** ACTION ITEM **
When you write out the listing, keep each word exactly as it stands but include none of its images.

** MATERIAL FOR THE TASK **
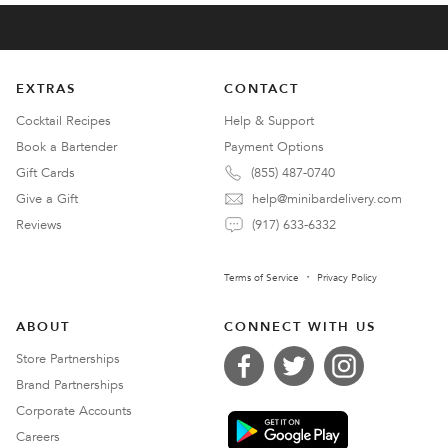
EXTRAS
CONTACT
Cocktail Recipes
Help & Support
Book a Bartender
Payment Options
Gift Cards
(855) 487-0740
Give a Gift
help@minibardelivery.com
Reviews
(917) 633-6332
Terms of Service
Privacy Policy
ABOUT
CONNECT WITH US
Store Partnerships
Brand Partnerships
Corporate Accounts
Careers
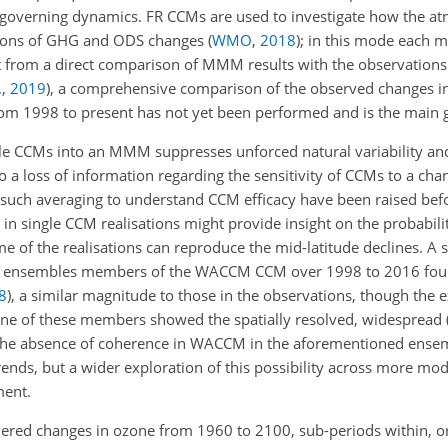
n governing dynamics. FR CCMs are used to investigate how the 
ections of GHG and ODS changes
(
WMO
,
2018
)
; in this mode each m
t from a direct comparison of MMM results with the observation
.
,
2019
)
, a comprehensive comparison of the observed changes in
om 1998 to present has not yet been performed and is the main go
le CCMs into an MMM suppresses unforced natural variability an
 to a loss of information regarding the sensitivity of CCMs to a cha
t such averaging to understand CCM efficacy have been raised be
 in single CCM realisations might provide insight on the probabili
me of the realisations can reproduce the mid-latitude declines. A 
nine ensembles members of the WACCM CCM over 1998 to 2016 fou
8
)
, a similar magnitude to those in the observations, though the e
one of these members showed the spatially resolved, widespread 
 The absence of coherence in WACCM in the aforementioned ense
trends, but a wider exploration of this possibility across more mod
ment.
dered changes in ozone from 1960 to 2100, sub-periods within,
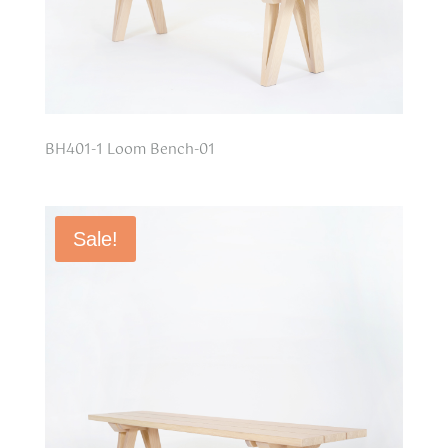
BH401-1 Loom Bench-01
Sale!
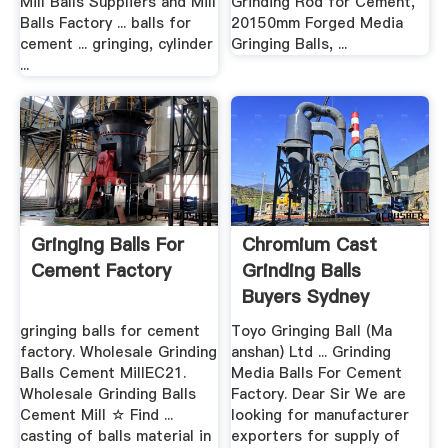
Mill Balls Suppliers and Mill
Grinding Rod for Cement,
Balls Factory ... balls for
20150mm Forged Media
cement ... gringing, cylinder
Gringing Balls, ...
...
Gringing Balls For
Chromium Cast
Cement Factory
Grinding Balls
Buyers Sydney
gringing balls for cement
Toyo Gringing Ball (Ma
factory. Wholesale Grinding
anshan) Ltd ... Grinding
Balls Cement MillEC21.
Media Balls For Cement
Wholesale Grinding Balls
Factory. Dear Sir We are
Cement Mill ☆ Find ...
looking for manufacturer
casting of balls material in
exporters for supply of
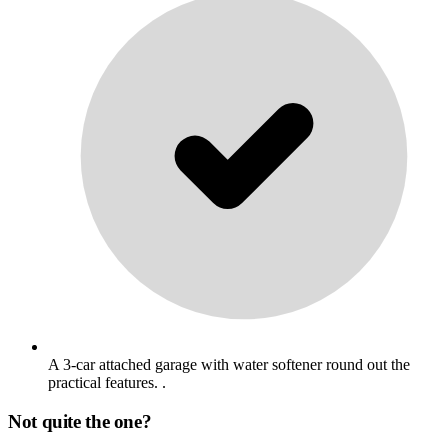
A 3-car attached garage with water softener round out the
practical features. .
Not quite the one?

** TASK ANSWER **
EXTRAS
CONTACT
Cocktail Recipes
Help & Support
Book a Bartender
Payment Options
Gift Cards
(855) 487-0740
Give a Gift
help@minibardelivery.com
Reviews
(917) 633-6332
Terms of Service
Privacy Policy
ABOUT
CONNECT WITH US
Store Partnerships
Brand Partnerships
Corporate Accounts
Careers
n governing dynamics. FR CCMs are used to investigate how the 
ections of GHG and ODS changes
(
WMO
,
2018
)
; in this mode each m
t from a direct comparison of MMM results with the observation
.
,
2019
)
, a comprehensive comparison of the observed changes in
om 1998 to present has not yet been performed and is the main go
le CCMs into an MMM suppresses unforced natural variability an
 to a loss of information regarding the sensitivity of CCMs to a cha
t such averaging to understand CCM efficacy have been raised be
 in single CCM realisations might provide insight on the probabili
me of the realisations can reproduce the mid-latitude declines. A 
nine ensembles members of the WACCM CCM over 1998 to 2016 fou
8
)
, a similar magnitude to those in the observations, though the e
one of these members showed the spatially resolved, widespread 
 The absence of coherence in WACCM in the aforementioned ense
trends, but a wider exploration of this possibility across more mod
ment.
dered changes in ozone from 1960 to 2100, sub-periods within,
BH401-1 Loom Bench-01
Sale!
Mill Balls Suppliers and Mill
Grinding Rod for Cement,
Balls Factory ... balls for
20150mm Forged Media
cement ... gringing, cylinder
Gringing Balls, ...
...
Gringing Balls For
Chromium Cast
Cement Factory
Grinding Balls
Buyers Sydney
gringing balls for cement
Toyo Gringing Ball (Ma
factory. Wholesale Grinding
anshan) Ltd ... Grinding
Balls Cement MillEC21.
Media Balls For Cement
Wholesale Grinding Balls
Factory. Dear Sir We are
Cement Mill ☆ Find ...
looking for manufacturer
casting of balls material in
exporters for supply of
A 3-car attached garage with water softener round out the
practical features. .
Not quite the one?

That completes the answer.